Nuon Chea est connu comme l'idéologue du parti Khmer rouge. Ex-bras droit de Pol Pot, il a été le Premier ministre d’un régime sanguinaire qui a fait régner la terreur de 1975 à 1979, conduisant à la mort de plus de 1,7 million de personnes, du fait du travail forcé, de la famine ou d'exécutions, soit à l’époque environ un quart de la population de ce pays d'Asie du Sud-Est.
En 1975, les Khmers rouges prenaient d'assaut la capitale et instauraient la République démocratique du Kampuchéa. Le «projet» Khmer rouge, élaboré par Pol Pot et Nuon Chea visait à construire une «société utopique» socialiste où l'argent et la religion seraient abolis et exigeant l'expulsion des Vietnamiens du pays, au prix de la mort de tout opposant ou supposé opposant.
À cette fin, les Khmers rouges isolèrent le pays de toute «influence extérieure», fermant les écoles, les hôpitaux et les usines, abolissant toute forme de monnaie et de système financier, interdisant toute forme de religion, confisquant toute propriété privée et déplaçant de force la population des zones urbaines vers des fermes collectives où le travail forcé était en majorité la règle.
L'abandon de la médecine occidentale et l'inexpérience de la population citadine face aux exigences fixées pour la production agricole conduisirent à de nombreux morts de famine ou d'épuisement.
Le régime procéda aussi à l'exécution des opposants ou de toute personne coupable de la moindre infraction aux règles, ainsi que des «professionnels» et «intellectuels» (cette catégorie pouvant comprendre par exemple les personnes portant des lunettes) des homosexuels, des Vietnamiens et Chinois, des Chrétiens et des Musulmans et des moines bouddhistes.
Il décida aussi de séparer les familles et d'interdire les communications, y compris sous peine de mort, abolissant aussi les services de la poste et du téléphone.
Nuon Chea, âgé aujourd'hui de 82 ans, est aussi accusé d'avoir supervisé le fonctionnement de la prison S-21, où plus de 16.000 personnes ont été torturées avant d'être exécutées à la pioche pour économiser les balles.

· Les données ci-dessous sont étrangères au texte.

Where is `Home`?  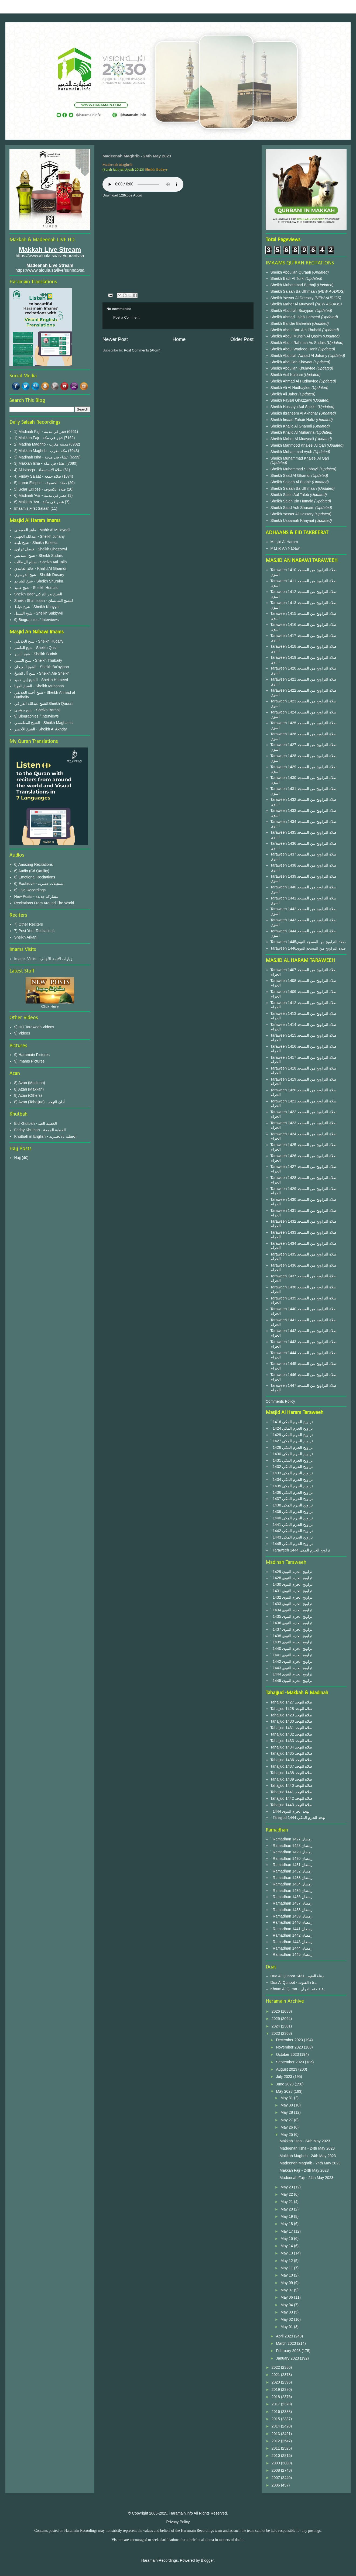 Home is located at coordinates (179, 339).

Le chemin jusqu’à l’inculpation de l’ancien numéro deux des Khmers rouges a été longue, en raison de toute une série d’obstacles faisant partie de l’histoire du pays. En janvier 1979, le Vietnam envahissait le Cambodge et mettait un terme au régime. Les Khmers rouges prenaient le maquis, tandis que le pays se déchirait dans une guerre civile jusqu’au décès de Pol Pot en 1998. La même année, les anciens dirigeants maoïstes concluaient un accord avec le gouvernement pour ne pas être inquiétés. C’est sous la pression de la communauté internationale qu’un Tribunal spécial a finalement été créé en 2006. Après des mois de tractation, l'Assemblée plénière des magistrats cambodgiens a enfin adopté, en juin dernier, le Règlement intérieur des CETC, rendant ainsi les Tribunaux opérationnels.

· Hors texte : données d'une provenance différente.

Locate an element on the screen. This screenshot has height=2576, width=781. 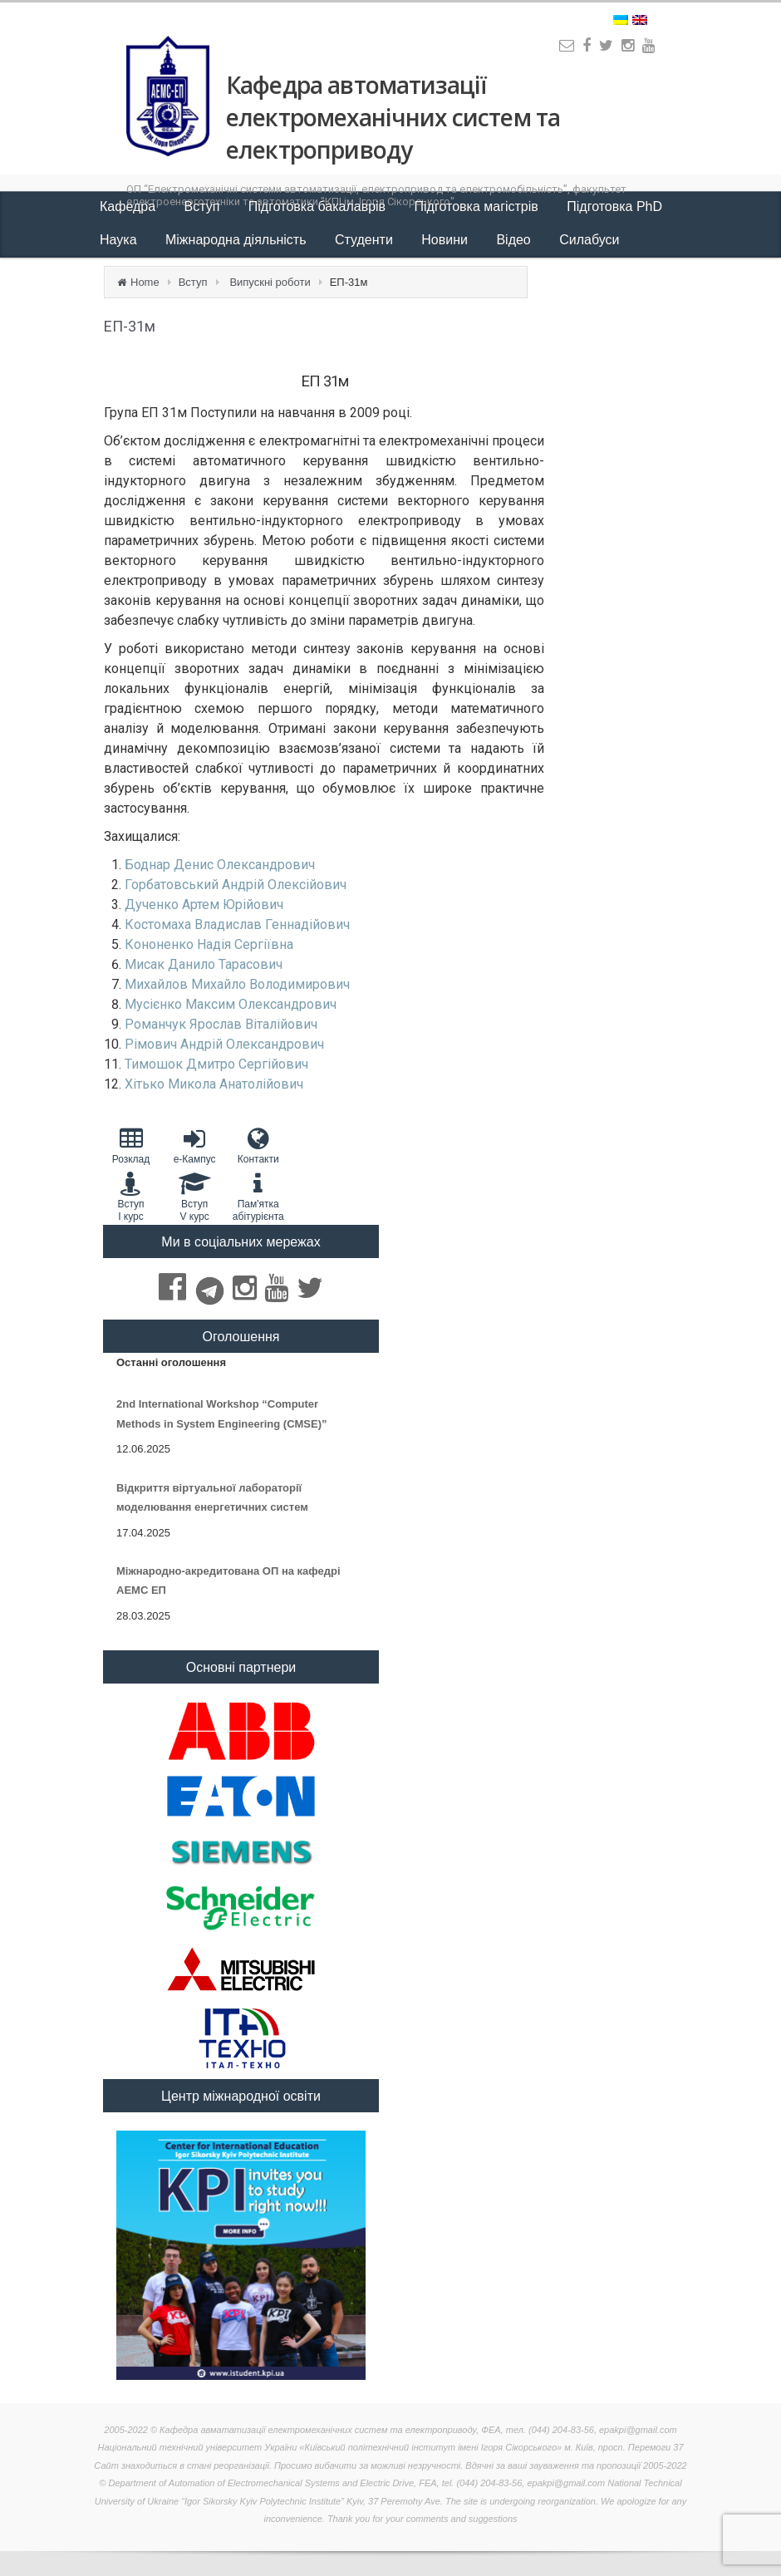
Випускні роботи is located at coordinates (269, 282).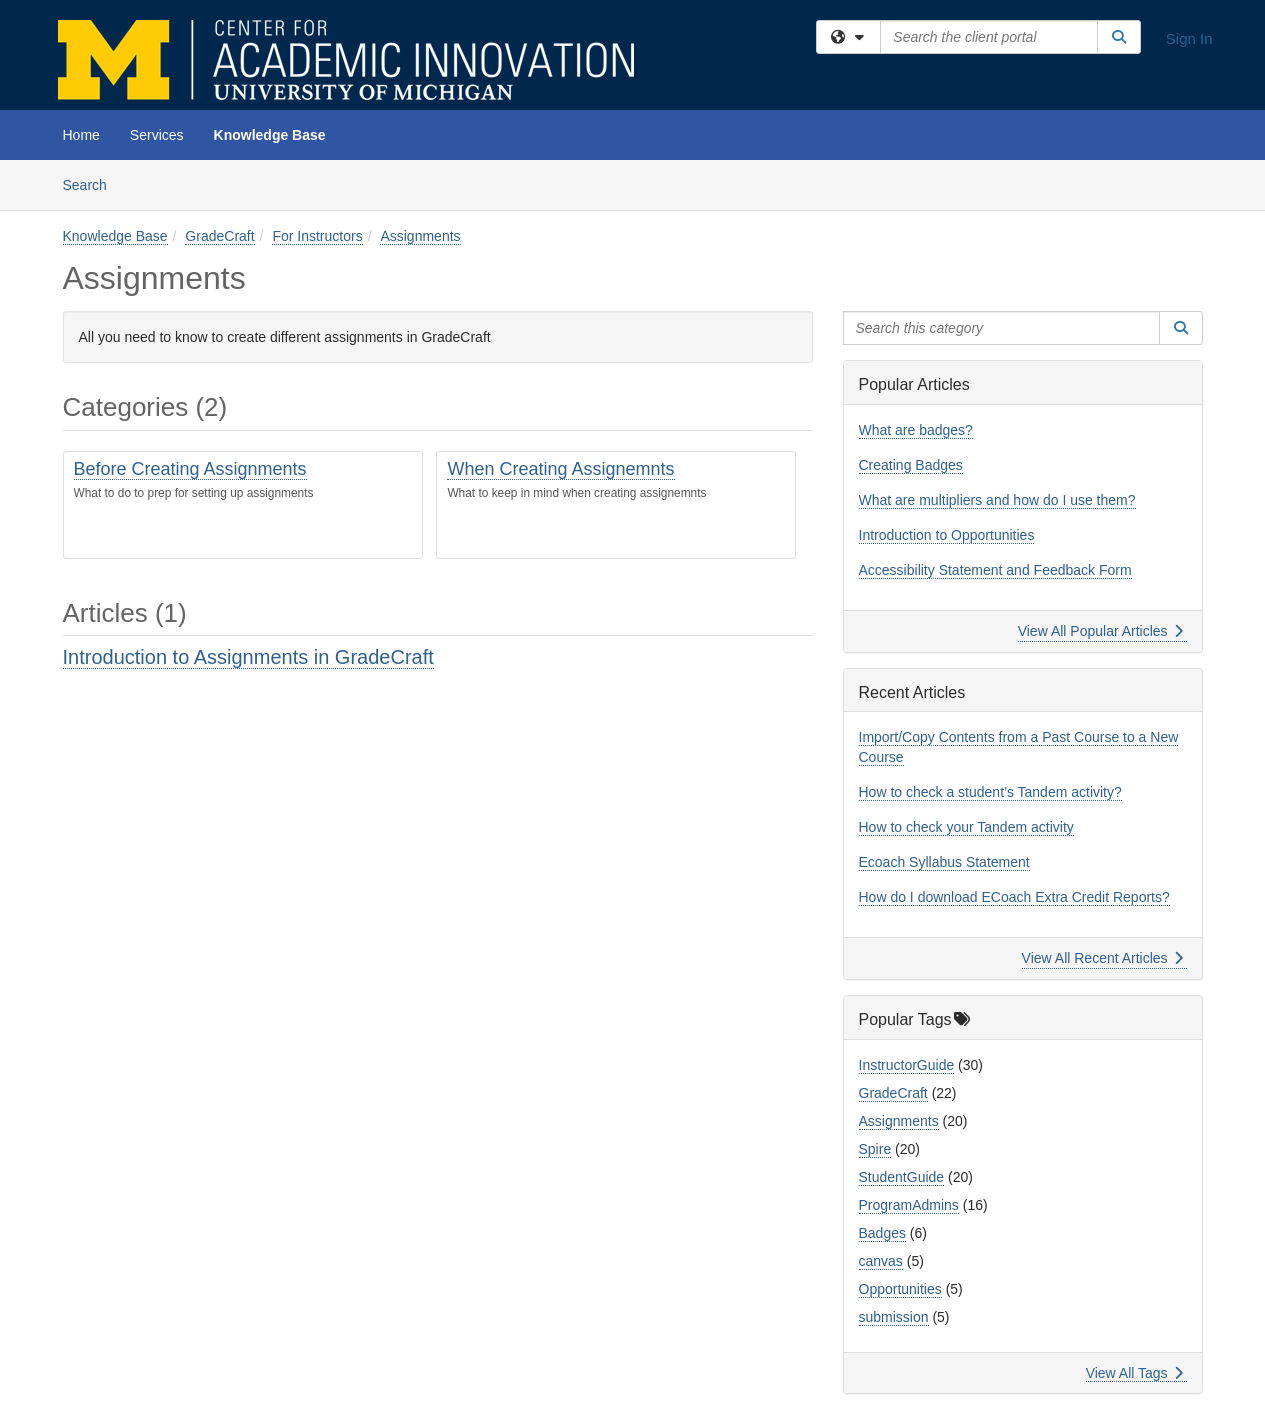  Describe the element at coordinates (911, 465) in the screenshot. I see `Creating Badges` at that location.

Alors que la grande majorité des leaders khmers rouges sont aujourd’hui morts ou très âgés, ces Tribunaux auront pour rôle non seulement de mettre un terme à l’impunité dont jouissaient les leaders khmers rouges, mais aussi, et bien plus largement, de renforcer la loi et la justice au Cambodge, et d’enseigner aux jeunes générations ce qui s’est passé il y a 30 ans dans leur pays.